* **Your assignment**
Exactly as they appear below, repeat the lines from the one with "Image attached. Segment: duodenum." through the one with "Return results in <instances>...</instances>. Is", and no others.

::: Input for this task :::

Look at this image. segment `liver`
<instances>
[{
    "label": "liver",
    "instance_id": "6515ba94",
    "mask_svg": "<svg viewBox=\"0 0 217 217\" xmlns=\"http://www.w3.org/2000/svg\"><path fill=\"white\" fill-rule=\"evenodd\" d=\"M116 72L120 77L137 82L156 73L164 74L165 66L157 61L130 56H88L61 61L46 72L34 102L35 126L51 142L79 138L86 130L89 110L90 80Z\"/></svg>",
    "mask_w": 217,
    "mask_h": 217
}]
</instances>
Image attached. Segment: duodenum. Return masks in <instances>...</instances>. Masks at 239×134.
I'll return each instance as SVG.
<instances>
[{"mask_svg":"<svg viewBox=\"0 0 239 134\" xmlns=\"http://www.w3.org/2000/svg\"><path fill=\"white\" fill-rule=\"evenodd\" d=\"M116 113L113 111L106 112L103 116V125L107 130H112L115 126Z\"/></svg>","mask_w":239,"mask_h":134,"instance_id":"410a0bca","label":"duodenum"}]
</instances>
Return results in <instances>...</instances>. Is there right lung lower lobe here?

:::
::: Input for this task :::

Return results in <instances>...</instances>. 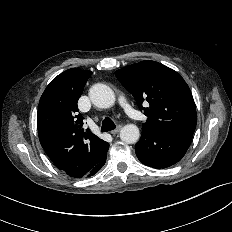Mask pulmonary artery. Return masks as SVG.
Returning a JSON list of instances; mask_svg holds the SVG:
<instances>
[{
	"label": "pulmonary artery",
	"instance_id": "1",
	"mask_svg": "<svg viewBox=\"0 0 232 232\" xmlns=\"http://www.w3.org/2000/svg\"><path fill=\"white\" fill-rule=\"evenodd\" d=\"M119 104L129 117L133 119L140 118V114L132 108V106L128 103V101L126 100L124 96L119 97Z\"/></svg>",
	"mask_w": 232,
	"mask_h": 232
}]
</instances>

:::
::: Input for this task :::

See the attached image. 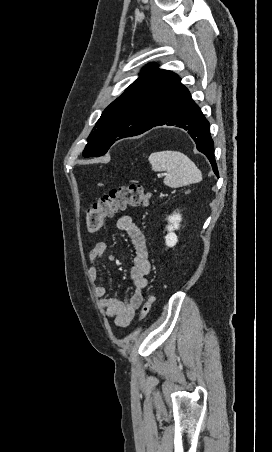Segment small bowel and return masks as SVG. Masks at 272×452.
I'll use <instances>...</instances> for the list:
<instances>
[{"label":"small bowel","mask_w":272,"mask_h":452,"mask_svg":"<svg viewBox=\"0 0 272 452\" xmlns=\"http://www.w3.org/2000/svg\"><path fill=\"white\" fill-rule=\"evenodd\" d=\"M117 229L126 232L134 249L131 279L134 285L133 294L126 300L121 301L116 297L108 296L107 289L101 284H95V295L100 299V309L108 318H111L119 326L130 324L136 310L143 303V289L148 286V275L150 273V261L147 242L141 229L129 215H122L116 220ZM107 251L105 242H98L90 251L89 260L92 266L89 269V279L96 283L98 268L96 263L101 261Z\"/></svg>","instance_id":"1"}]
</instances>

:::

* **Task output**
Image attached. Segment: duodenum. Return masks in <instances>...</instances>. Masks at 239×134.
I'll return each instance as SVG.
<instances>
[{"mask_svg":"<svg viewBox=\"0 0 239 134\" xmlns=\"http://www.w3.org/2000/svg\"><path fill=\"white\" fill-rule=\"evenodd\" d=\"M116 113L113 111L106 112L103 116V125L107 130H112L115 126Z\"/></svg>","mask_w":239,"mask_h":134,"instance_id":"410a0bca","label":"duodenum"}]
</instances>
Return results in <instances>...</instances>. Is there right lung lower lobe here?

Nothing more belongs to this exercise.